The “composed by AI” feel of this series could be taken as a strength, but personally I find so many of the tropes and traits compiled together tedious and irritating, and even more so in this accelerated framing. Rather like The Dark, which it shares an actor with, this gets lost in very dull and superficial quasi-philosophy and quasi-religious musing, except we don’t get the good bits of the early parts of that series, when it was unfolding a mystery in a small town. The white-haired baddie character here spouts off about Plato’s Cave and says that his daughter was fascinated by the idea after she read about it in “a paper” in his office – so this is in the world of sci/tech boys who never read anything except each other’s emails and printouts, and very quickly see God in everything else if they ever notice it. There is also the unspeakably dreary game of “hacking the system” and inserting a “virus” to make things go wrong, yet somehow it needs time to propagate. Simulated reality is so boring and overdone since The Matrix and The Thirteenth Floor and dozens of others, but the real foundation of this ontology is TRON (1982), which established the concept of a quasi-physical space containing visible entities corresponding to the virtual entities in digital hardware.
Another odd correspondence is the 1973 Doctor Who story Carnival Of Monsters featured a Victorian liner which was in fact trapped in an alien observation system; the passengers and crew were locked in a timeloop and could not see the hatchways leading out of their world into the electronics around it. That had considerably more charm and joy than this outing of the idea, and it did it with simpler effects on a much smaller budget. There’s too much crash-bang-wallop, and the noisy rock music in the titles sequence and usually at the end of episodes ensured I could never even begin to entertain the idea this was really 1899, it was so obviously some sort of illusion from the start. A murderous timeloop on a deserted ocean liner was also done better in the excellent horror film Triangle (2009). The Russian film Coma (2019) was mostly good value as well.

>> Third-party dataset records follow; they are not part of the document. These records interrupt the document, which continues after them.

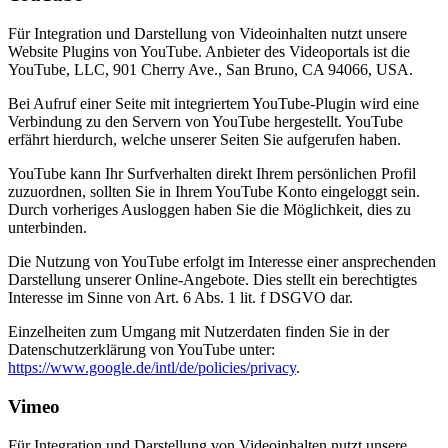
Für Integration und Darstellung von Videoinhalten nutzt unsere
Website Plugins von YouTube. Anbieter des Videoportals ist die
YouTube, LLC, 901 Cherry Ave., San Bruno, CA 94066, USA.
Bei Aufruf einer Seite mit integriertem YouTube-Plugin wird eine
Verbindung zu den Servern von YouTube hergestellt. YouTube
erfährt hierdurch, welche unserer Seiten Sie aufgerufen haben.
YouTube kann Ihr Surfverhalten direkt Ihrem persönlichen Profil
zuzuordnen, sollten Sie in Ihrem YouTube Konto eingeloggt sein.
Durch vorheriges Ausloggen haben Sie die Möglichkeit, dies zu
unterbinden.
Die Nutzung von YouTube erfolgt im Interesse einer ansprechenden
Darstellung unserer Online-Angebote. Dies stellt ein berechtigtes
Interesse im Sinne von Art. 6 Abs. 1 lit. f DSGVO dar.
Einzelheiten zum Umgang mit Nutzerdaten finden Sie in der
Datenschutzerklärung von YouTube unter:
https://www.google.de/intl/de/policies/privacy
.
Vimeo
Für Integration und Darstellung von Videoinhalten nutzt unsere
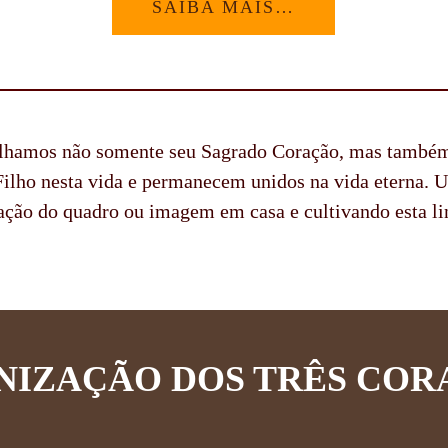
SAIBA MAIS…
olhamos não somente seu Sagrado Coração, mas também 
Filho nesta vida e permanecem unidos na vida eterna. 
ação do quadro ou imagem em casa e cultivando esta li
ONIZAÇÃO DOS TRÊS COR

Altogether I’ve had enough of loving couples struggling to remember and/or not talk about the terrible thing that happened, their jumpcuts and “glitchy” sound effects are too tiresome to endure any longer, even when happening on fantastic voyages instead of inside suburban kitchens. Tales From The Loop had a multi-layered reality but it understood how to show and not tell, which is also a trick David Lynch and Stranger Things can work but it clearly isn’t easy. I would like to see a story set around the creation of a story set in simulated reality, which is what The OA was sort-of going to do in its 3rd season before it got cancelled. That could be a trip.